Reputation: 1808
I have an image that is of size 50000x50000
. It has around 25000
connected different connected components. I'm using ndimage.label
to label each of them and then I find the non zero points and finally get the min x, max x, min y and max y values. However, I have to find these coordinates is for each of the 25000
connected components. This is expensive as I have to run np.nonzero
on the 50000x50000
image 25000
times.
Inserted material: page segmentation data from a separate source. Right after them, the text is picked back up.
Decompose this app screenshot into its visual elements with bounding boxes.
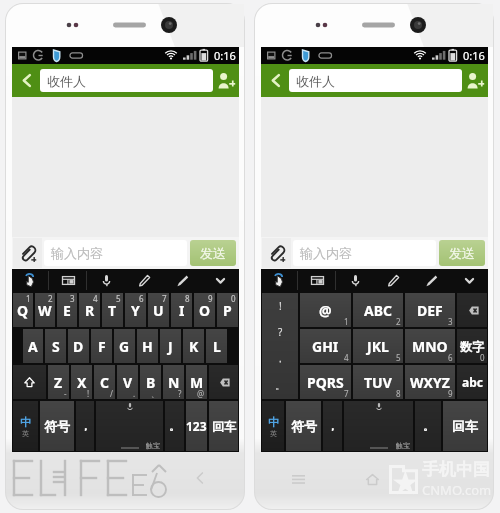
staticText: O bbox=[199, 301, 211, 320]
staticText: 英 bbox=[270, 429, 277, 438]
button[interactable]: Collapse keyboard bbox=[450, 269, 488, 292]
button[interactable]: V bbox=[117, 365, 138, 399]
button[interactable]: DEF bbox=[405, 293, 455, 327]
button[interactable]: Backspace bbox=[209, 365, 238, 399]
staticText: 0:16 bbox=[463, 48, 485, 63]
button[interactable]: ， bbox=[323, 401, 342, 451]
button[interactable]: Back bbox=[188, 466, 212, 490]
staticText: S bbox=[52, 337, 60, 356]
button[interactable]: Voice input bbox=[87, 269, 125, 292]
button[interactable]: Shift bbox=[13, 365, 46, 399]
button[interactable]: ? bbox=[262, 319, 298, 345]
button[interactable]: P bbox=[217, 293, 238, 327]
button[interactable]: JKL bbox=[353, 329, 403, 363]
button[interactable]: J bbox=[160, 329, 181, 363]
staticText: PQRS bbox=[307, 373, 344, 392]
button[interactable]: PQRS bbox=[300, 365, 351, 399]
button[interactable]: 数字 bbox=[457, 329, 487, 363]
button[interactable]: GHI bbox=[300, 329, 351, 363]
staticText: ， bbox=[275, 352, 285, 365]
button[interactable]: F bbox=[91, 329, 112, 363]
button[interactable]: R bbox=[79, 293, 100, 327]
button[interactable]: ! bbox=[262, 293, 298, 319]
button[interactable]: 输入内容 bbox=[293, 240, 436, 266]
button[interactable]: U bbox=[148, 293, 169, 327]
button[interactable]: 。 bbox=[165, 401, 184, 451]
button[interactable]: E bbox=[57, 293, 77, 327]
button[interactable]: I bbox=[171, 293, 192, 327]
button[interactable]: 回车 bbox=[209, 401, 238, 451]
button[interactable]: 中 bbox=[262, 401, 284, 451]
button[interactable]: Back bbox=[261, 64, 289, 97]
button[interactable]: Collapse keyboard bbox=[201, 269, 239, 292]
staticText: JKL bbox=[367, 337, 389, 356]
button[interactable]: Add contact bbox=[213, 64, 239, 97]
button[interactable]: Attach file bbox=[13, 238, 42, 268]
button[interactable]: 。 bbox=[415, 401, 441, 451]
button[interactable]: WXYZ bbox=[405, 365, 455, 399]
button[interactable]: 符号 bbox=[286, 401, 321, 451]
button[interactable]: @ bbox=[300, 293, 351, 327]
staticText: 中 bbox=[20, 415, 31, 429]
button[interactable]: 发送 bbox=[439, 240, 485, 266]
button[interactable]: 。 bbox=[262, 372, 298, 399]
button[interactable]: Voice input bbox=[336, 269, 374, 292]
staticText: @ bbox=[319, 301, 332, 320]
button[interactable]: C bbox=[94, 365, 115, 399]
button[interactable]: ， bbox=[262, 345, 298, 372]
button[interactable]: ABC bbox=[353, 293, 403, 327]
staticText: Y bbox=[131, 301, 140, 320]
button[interactable]: X bbox=[71, 365, 92, 399]
button[interactable]: K bbox=[183, 329, 204, 363]
button[interactable]: 123 bbox=[186, 401, 207, 451]
button[interactable]: Q bbox=[13, 293, 33, 327]
button[interactable]: N bbox=[163, 365, 184, 399]
button[interactable]: Home bbox=[359, 466, 385, 492]
button[interactable]: abc bbox=[457, 365, 487, 399]
staticText: 回车 bbox=[212, 419, 236, 434]
staticText: H bbox=[142, 337, 153, 356]
button[interactable]: TUV bbox=[353, 365, 403, 399]
button[interactable]: T bbox=[102, 293, 123, 327]
button[interactable]: Pen bbox=[125, 269, 163, 292]
button[interactable]: Brush bbox=[163, 269, 201, 292]
button[interactable]: 输入内容 bbox=[44, 240, 187, 266]
button[interactable]: L bbox=[206, 329, 227, 363]
button[interactable]: Layout bbox=[49, 269, 87, 292]
button[interactable]: Handwriting bbox=[12, 269, 49, 292]
button[interactable]: Y bbox=[125, 293, 146, 327]
button[interactable]: 中 bbox=[13, 401, 38, 451]
button[interactable]: M bbox=[186, 365, 207, 399]
button[interactable]: Space bbox=[344, 401, 413, 451]
button[interactable]: A bbox=[23, 329, 43, 363]
button[interactable]: 发送 bbox=[190, 240, 236, 266]
button[interactable]: Attach file bbox=[262, 238, 291, 268]
button[interactable]: O bbox=[194, 293, 215, 327]
button[interactable]: S bbox=[45, 329, 66, 363]
button[interactable]: Layout bbox=[298, 269, 336, 292]
button[interactable]: Brush bbox=[412, 269, 450, 292]
button[interactable]: B bbox=[140, 365, 161, 399]
button[interactable]: Menu bbox=[285, 466, 311, 492]
button[interactable]: 回车 bbox=[443, 401, 487, 451]
button[interactable]: 收件人 bbox=[40, 69, 213, 92]
staticText: M bbox=[190, 373, 204, 392]
button[interactable]: G bbox=[114, 329, 135, 363]
button[interactable]: Handwriting bbox=[261, 269, 298, 292]
button[interactable]: Space bbox=[96, 401, 163, 451]
button[interactable]: Z bbox=[48, 365, 69, 399]
button[interactable]: Back bbox=[12, 64, 40, 97]
button[interactable]: D bbox=[68, 329, 89, 363]
button[interactable]: Pen bbox=[374, 269, 412, 292]
staticText: 9 bbox=[208, 293, 213, 304]
staticText: R bbox=[85, 301, 95, 320]
button[interactable]: ， bbox=[76, 401, 94, 451]
button[interactable]: Backspace bbox=[457, 293, 487, 327]
button[interactable]: W bbox=[35, 293, 55, 327]
button[interactable]: Add contact bbox=[462, 64, 488, 97]
button[interactable]: 收件人 bbox=[289, 69, 462, 92]
button[interactable]: H bbox=[137, 329, 158, 363]
staticText: 、 bbox=[151, 389, 159, 399]
button[interactable]: 符号 bbox=[40, 401, 74, 451]
button[interactable]: MNO bbox=[405, 329, 455, 363]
Here is a snippet of the code doing what I just mentioned.
im, _ = ndimage.label(im)
num_instances = np.max(np.max(im))
for instance_id in range(1,num_instances+1):
im_inst = im == instance_id
points = np.nonzero(im_inst) # running this is expensive as im is 50000x50000
cropped_min_x_1 = np.min(points[0])
cropped_min_y_1 = np.min(points[1])
cropped_max_x_1 = np.max(points[0])+1
cropped_max_y_1 = np.max(points[1])+1
Does anyone know what I can do to significantly speed up this process?
Upvotes: 1
Views: 1197
Reputation: 53029
If the fraction of labelled pixels is not too large:
nz = np.flatnonzero(im)
order = np.argsort(im.ravel()[nz])
nz = nz[order]
blocks = np.searchsorted(im.ravel()[nz], np.arange(2, num_instances+1))
# or (which is faster will depend on numbers)
blocks = 1 + np.where(np.diff(im.ravel()[nz]))[0]
coords = np.array(np.unravel_index(nz, (50000, 50000)))
groups = np.split(coords, blocks, axis=-1)
groups will be a list of 2xn_i coordinates where n_i is the size of component i.
Upvotes: 1